The Last Impression is a Lasting One – Making Your Patient Discharge Process the Best It

by Joanna Wyganowska, MBA, PMP | VP of Marketing at Infinite Leap

You never get a second chance to make a first impression – this is definitely true in healthcare. In order to drive high patient satisfaction, hospitals train staff and volunteers who greet patients and their families, and they invest in technologies like mobile phone wayfinding so patients don’t feel lost.

However, healthcare systems don’t always pay enough attention to the end of the patient experience.

Think back to your last experience at a concert or a hotel stay. I bet you still remember how long it took to leave the venue, or to find the luggage cart at the hotel so you could load your bags and be on your way. Maybe you remember the person who held the door and said, “Thanks for coming.” The same need for a smooth end of the visit exists in the hospital environment.

Here are 3 tips to make the discharge process positive for your patients:

1. Redesign Your Processes to Optimize Workflow
Once you notify a patient that they will be discharged, you need to focus your attention on getting that patient “checked out” fast. You might rethink your existing processes—for example, prepping discharge documents ahead of time, or staggering discharges throughout the day instead of having a fixed morning discharge window. Our healthcare clients also leverage RTLS-enabled patient flow solutions to get real-time information on patient status and location, as well as dashboards and reports to identify when and where bottlenecks occur in the workflow so appropriate steps can be taken to resolve them. Care providers who must see a patient on discharge day can easily find the patient, they have visibility into which providers are with the patient, and they can efficiently fit in their visit prior to discharge, without prolonging the patient’s stay.

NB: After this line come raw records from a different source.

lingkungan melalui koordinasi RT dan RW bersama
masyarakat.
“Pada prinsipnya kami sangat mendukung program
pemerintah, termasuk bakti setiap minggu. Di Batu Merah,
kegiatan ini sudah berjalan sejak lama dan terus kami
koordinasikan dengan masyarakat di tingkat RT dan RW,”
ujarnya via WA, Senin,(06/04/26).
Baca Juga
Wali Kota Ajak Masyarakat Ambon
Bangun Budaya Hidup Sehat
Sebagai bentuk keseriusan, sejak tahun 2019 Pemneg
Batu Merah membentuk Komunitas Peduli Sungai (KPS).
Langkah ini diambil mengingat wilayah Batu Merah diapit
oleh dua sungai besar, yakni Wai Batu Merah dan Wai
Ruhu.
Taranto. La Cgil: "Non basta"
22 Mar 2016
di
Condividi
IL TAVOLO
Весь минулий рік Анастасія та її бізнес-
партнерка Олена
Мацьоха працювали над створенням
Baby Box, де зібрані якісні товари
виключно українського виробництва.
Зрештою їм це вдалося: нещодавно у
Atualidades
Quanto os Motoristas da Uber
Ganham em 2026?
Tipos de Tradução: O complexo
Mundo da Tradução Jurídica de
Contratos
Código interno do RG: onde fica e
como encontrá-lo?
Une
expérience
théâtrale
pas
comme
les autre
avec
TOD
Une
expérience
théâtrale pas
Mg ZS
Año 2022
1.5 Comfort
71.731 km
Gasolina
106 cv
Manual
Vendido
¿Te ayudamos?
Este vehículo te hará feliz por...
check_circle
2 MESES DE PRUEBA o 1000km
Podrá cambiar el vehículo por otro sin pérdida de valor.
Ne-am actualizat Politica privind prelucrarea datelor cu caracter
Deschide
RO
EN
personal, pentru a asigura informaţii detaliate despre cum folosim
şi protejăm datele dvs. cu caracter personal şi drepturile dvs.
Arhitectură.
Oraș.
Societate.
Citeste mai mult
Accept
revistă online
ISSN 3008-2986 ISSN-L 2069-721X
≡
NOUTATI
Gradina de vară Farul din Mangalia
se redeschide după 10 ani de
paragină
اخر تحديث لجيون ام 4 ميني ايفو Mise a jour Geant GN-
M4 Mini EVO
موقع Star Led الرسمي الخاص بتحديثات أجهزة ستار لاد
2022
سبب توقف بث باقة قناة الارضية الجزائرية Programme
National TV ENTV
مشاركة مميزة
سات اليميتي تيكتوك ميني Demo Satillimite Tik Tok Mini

2. Have Visibility into Your Resources for Faster Response Times
I know it sounds trivial, but you need to know if you have resources available to make the discharge process work. The patient’s anxiety will go up for sure if the patient is ready for a discharge from a clinical perspective, but there is no transport staff or a wheelchair available to take them to their car. One way our healthcare clients manage this is by using a Real-Time Location System (RTLS), which allows them to see availability and location of both their staff and assets, and to quickly and efficiently locate available wheelchairs and staff to accommodate the patient’s discharge.

3. Train Your Staff on How to Respond to Patient Feedback
Do you put the same amount of training into staff that interact with patients at the beginning of their visit as at the end? Your schedulers and patient transport staff should get the same training as your greeters and front desk staff, if not more. Why? They will be the ones who will hear all the good, bad, and ugly about a patient’s stay. Make sure those staff know how to respond to patient complaints and how they can pass along feedback they hear from patients. To provide an easy way for patients to provide their feedback on the spot, some of our healthcare clients set up kiosks with a feedback app in outpatient clinics, or ancillary services such as pharmacies. This allows patients to provide instant feedback, and for staff to be able to respond before patients even leave the hospital.

These are just a few things you can do to ensure your patients have a positive experience at the end of their visit. Remember, the last impression is a lasting impression, so focus on the last memorable moments as much as you do on making a good first impression – you will see the impact it will make in reaching high patient satisfaction.